TASK OBJECTIVE ▸
Given the records below, the lines starting at the line with "希望に合う物件を探して欲しい" and ending at the line with "beiden fundamentalen Faktoren" should be output exactly, both end lines kept and pictures left out.

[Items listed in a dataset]

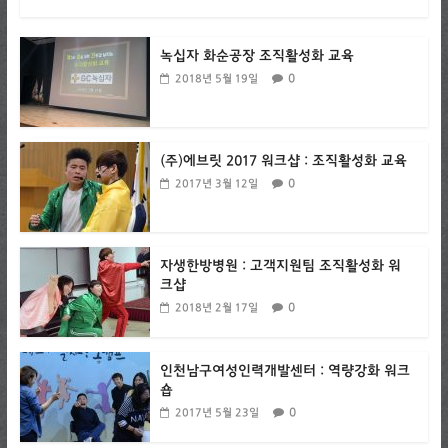
녹십자 화순공장 조직활성화 교육
0
2018년 5월 19일
(주)에브릿 2017 워크샵 : 조직활성화 교육
0
2017년 3월 12일
자생한방병원 : 고객지원팀 조직활성화 워
크샵
0
2018년 2월 17일
인천남구여성인력개발센터 : 역량강화 워크
숍
0
2017년 5월 23일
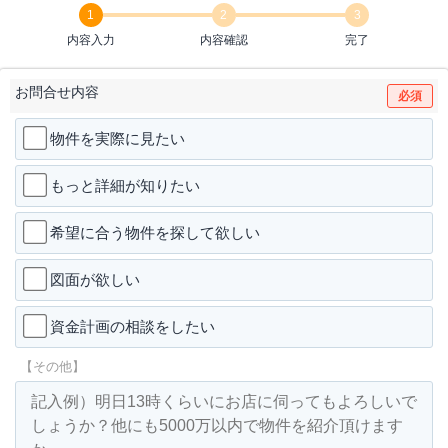
1
2
3
内容入力
内容確認
完了
お問合せ内容
必須
物件を実際に見たい
もっと詳細が知りたい
希望に合う物件を探して欲しい
図面が欲しい
資金計画の相談をしたい
【その他】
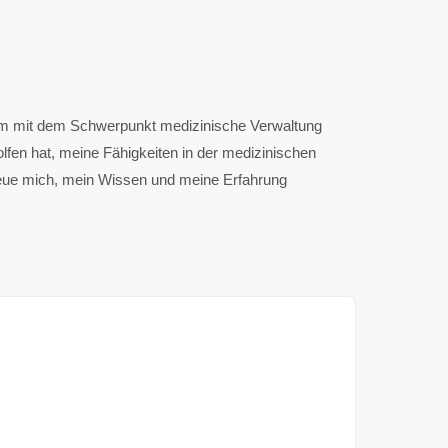
um mit dem Schwerpunkt medizinische Verwaltung
lfen hat, meine Fähigkeiten in der medizinischen
 freue mich, mein Wissen und meine Erfahrung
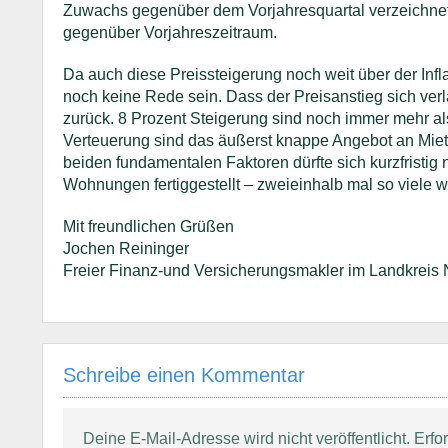
Zuwachs gegenüber dem Vorjahresquartal verzeichnet 
gegenüber Vorjahreszeitraum.
Da auch diese Preissteigerung noch weit über der Infl
noch keine Rede sein. Dass der Preisanstieg sich ver
zurück. 8 Prozent Steigerung sind noch immer mehr als
Verteuerung sind das äußerst knappe Angebot an Mie
beiden fundamentalen Faktoren dürfte sich kurzfristig 
Wohnungen fertiggestellt – zweieinhalb mal so viele w
Mit freundlichen Grüßen
Jochen Reininger
Freier Finanz-und Versicherungsmakler im Landkreis 
Schreibe einen Kommentar
Deine E-Mail-Adresse wird nicht veröffentlicht.
Erfo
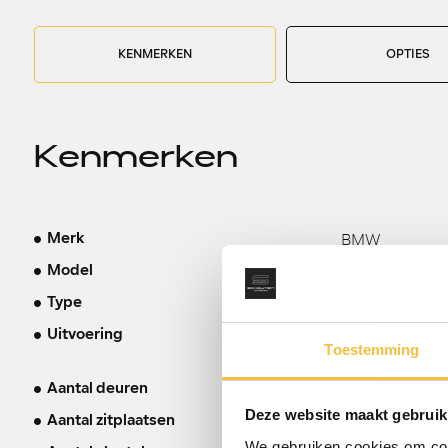
KENMERKEN
OPTIES
Kenmerken
BMW
Merk
X5
Model
xDrive45e M-S
Type
Pano Laser L
Uitvoering
Toestemming
360°
5
Aantal deuren
Deze website maakt gebruik
5
Aantal zitplaatsen
We gebruiken cookies om cont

EXERCISE RESULT ▸
希望に合う物件を探して欲しい
図面が欲しい
資金計画の相談をしたい
【その他】
um mit dem Schwerpunkt medizinische Verwaltung
lfen hat, meine Fähigkeiten in der medizinischen
 freue mich, mein Wissen und meine Erfahrung
Zuwachs gegenüber dem Vorjahresquartal verzeichnet 
gegenüber Vorjahreszeitraum.
Da auch diese Preissteigerung noch weit über der Infl
noch keine Rede sein. Dass der Preisanstieg sich ver
zurück. 8 Prozent Steigerung sind noch immer mehr als
Verteuerung sind das äußerst knappe Angebot an Mie
beiden fundamentalen Faktoren dürfte sich kurzfristig 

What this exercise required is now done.